The one-time head of Meta’s augmented reality glasses project is headed to OpenAI.
Caitlin Kalinowski has been hired to oversee the artificial intelligence startup’s robotics effort, according to a Monday (Nov. 4) post on LinkedIn.
Kalinowski began leading Meta’s AR glasses team in March 2022, guiding the development of its Orion prototype, according to her LinkedIn page. She was also in charge of the hardware team behind the tech giant’s virtual reality goggles and helped design the hardware for Apple’s MacBooks.
“I’m delighted to share that I’m joining OpenAI to lead robotics and consumer hardware,” Kalinowski wrote in the LinkedIn post. “…In my new role, I will initially focus on OpenAI’s robotics work and partnerships to help bring AI into the physical world and unlock its benefits for humanity.”
Several media outlets reported on the possibility of Kalinowski collaborating with her former Apple boss Jony Ive, who is developing an AI hardware device with OpenAI and his LoveFrom.

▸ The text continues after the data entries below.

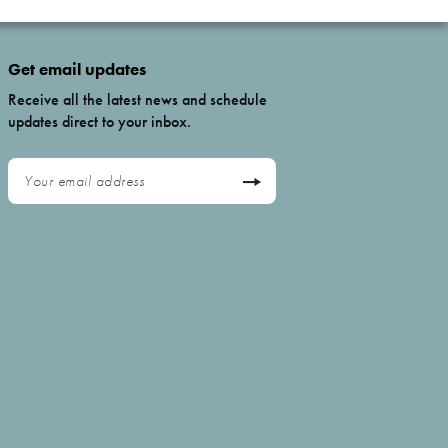
Get email updates
Receive all the latest news and schedule
updates direct to your inbox.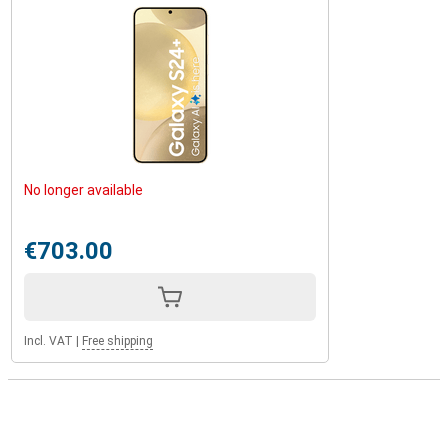
No longer available
€703.00
Incl. VAT
|
Free shipping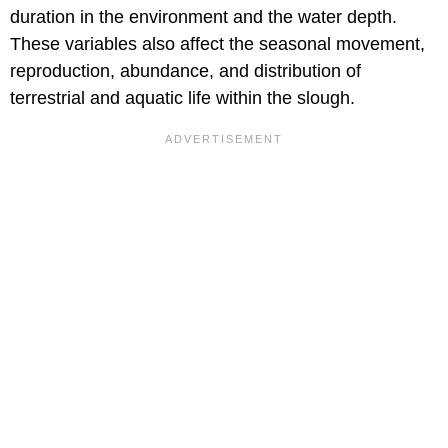
duration in the environment and the water depth.
These variables also affect the seasonal movement,
reproduction, abundance, and distribution of
terrestrial and aquatic life within the slough.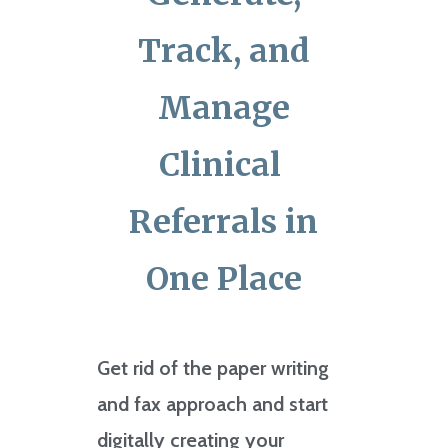
Track, and
Manage
Clinical
Referrals in
One Place
Get rid of the paper writing
and fax approach and start
digitally creating your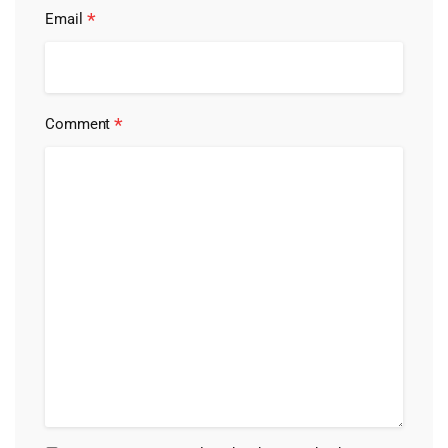
*
Email
*
Comment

OpenAI has begun hiring research engineers for a robotics team designed to help the company’s partners incorporate its multimodal AI into their hardware, TechCrunch reported Monday. This comes about four years after the startup dissolved its hardware research to focus on software. OpenAI constructed a robot in 2018 that could learn how to grip objects.
Meanwhile, this week saw robotics startup Physical Intelligence, an OpenAI-backed company, raise $400 million in an early-stage funding round, valuing the company at $2 billion. Physical Intelligence is developing software that would work on any robot, eliminating the need to create software for individual tasks.
In other robotics news, PYMNTS wrote in August about the debate among experts on the impact of humanoid robots on the future of work and commerce.
While companies are looking at these robots for tasks such as assembly and customer service, there is a range of opinions on their adoption rate and implications. These machines will be integrated gradually, with their rollout held back by technology development, workforce adaptation and customer acceptance, according to experts.
“As Henry Ford said, ‘Why is it that I always get a whole person when all I want is a pair of hands?’ This sentiment applies here too,” Ding Zhao, associate professor of mechanical engineering at Carnegie Mellon University, told PYMNTS at the time.